Pero Bachus respondió suspirando:
—Si se empeña en hablar, no vamos tampoco a privarle de ello. Se había levantado un ligero vientecillo que movía las copas de los árboles y acariciaba las cintas de las coronas. Los velos de Margarete aleteaban, rozando el duro rostro de Eichler como si quisieran ocultarlo.
—¿Qué es una vida humana? —decía Materna—. Todo el que nace tiene que morir. En todo el mundo es igual, hasta en el último rincón de Asia o de África. Y lo mismo aquí, en Maulen. Pero, naturalmente, el hijo de un chino que muere no nos preocupa, y tampoco el de un bantú. Sólo nos inquietamos cuando se trata de nuestra propia piel, aunque sea sólo en el momento de enterrar a uno de nuestros muertos. Entonces dicen todos: «Son sacrificios inevitables».
»Pero yo creo que debemos preguntarnos: ¿por qué y para qué tales sacrificios? Se afirma que vivimos dentro de un orden universal aceptado por todos y dentro del cual todo tiene su sentido. Según esto, es posible encontrar el sentido de cada uno de esos sacrificios.
«Soy un padre que ha perdido a su hijo. Esto en sí no es nada extraordinario. Cada día mueren muchas personas y no siempre se plantean preguntas sobre la justicia o injusticia del hecho. Pero ¿qué ocurre cuando surgen esas preguntas?
»La conclusión de todo esto es inequívoca y yo pienso ser consecuente con ella. Se lo prometo aquí a mi hijo muerto. Haré que pueda descansar en paz».
—Dios mío —murmuró Grienspan, que estaba algo apartado de los demás—. Ojalá nadie comprenda lo que quiere decir.
Pero no existía tal peligro. Cada cual oyó sólo lo que quería oír. Visiblemente aliviado, Eichler volvió a ofrecer su mano a Materna en un gesto algo teatral y Materna volvió a estrecharla.
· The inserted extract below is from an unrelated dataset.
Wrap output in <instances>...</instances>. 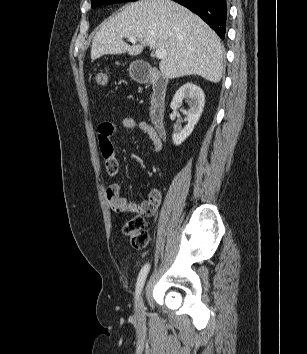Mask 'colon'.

La gente del pueblo estuvo a punto de romper en aplausos. El padre Bachus impartió la bendición final: —En el nombre del Padre y del Hijo y del Espíritu Santo.
La banda interpretó la marcha «Viejos camaradas». A sus sones se agruparon todos y se dirigieron en apretada formación a la taberna, donde les esperaban barriles enteros de bebida fría. Pocos minutos después, la tumba de Alfred Materna era un solitario montón de tierra entre otros cien iguales. Pero aún había mucho sitio en el cementerio de Maulen.